More broadly still, the political achievability and sustainability of a euro dividend— and of any other major redistributive scheme at EU level — requires the existence and liveliness of an EU-wide democratic forum. An EU-wide parliamentary constituency should help, but will not suffice. Institutional innovations such as the European Citizens’ Initiatives should also help, because of the opportunities and incentives they create to meet, argue and mobilize across national borders. The most fundamental obstacle, however, is the EU’s linguistic diversity. National welfare states were not born out of the blue through some top-down decree. They were the laborious outcomes of long struggles. Such struggles could only be successful because of efficient communication, trust building, coordination and mobilization across the nation made possible by a shared national language. The wonderful yet expensive and stiffening services of translators and interpreters will never supply an adequate alternative to a shared language. As mentioned before, competence in English is spreading rapidly among the younger cohorts of the European population. But this lingua franca should not and will not replace national languages. It will not therefore be able to play quite the same role as national languages in cementing trust and fostering solidarity. Nonetheless a minimal condition for the political sustainability of institutionalized solidarity is that the people among whom this solidarity operates should be able to address and understand each other. The democratization and appropriation of English as a lingua franca throughout Europe is therefore at least as crucial to the political feasibility of EU-wide redistribution as institutional engineering.

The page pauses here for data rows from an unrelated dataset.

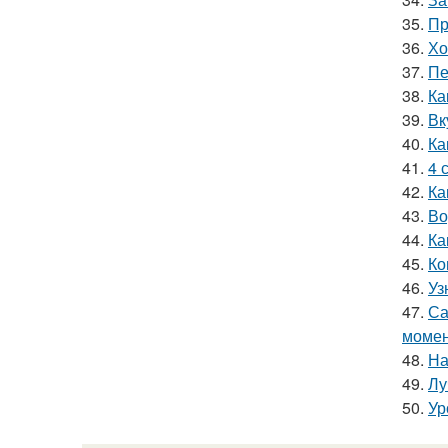
35.
Пр
36.
Хо
37.
Пе
38.
Ка
39.
Вк
40.
Ка
41.
4 
42.
Ка
43.
Во
44.
Ка
45.
Ко
46.
Уз
47.
Са
моме
48.
На
49.
Лу
50.
Ур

What follows from this brief discussion of political feasibility is not that we might as well give up. It is rather that it is not enough to spell out blueprints of what is needed to get to the roots of our present problems, submit them to critical scrutiny and advocate what emerges as the most robust version. At the same time, one must fight and progress on many different, seemingly unconnected fronts. Banning the dubbing of films may be no less crucial to the sustainability of an EU-wide transfer system than removing the cap on the EU’s taxing powers.”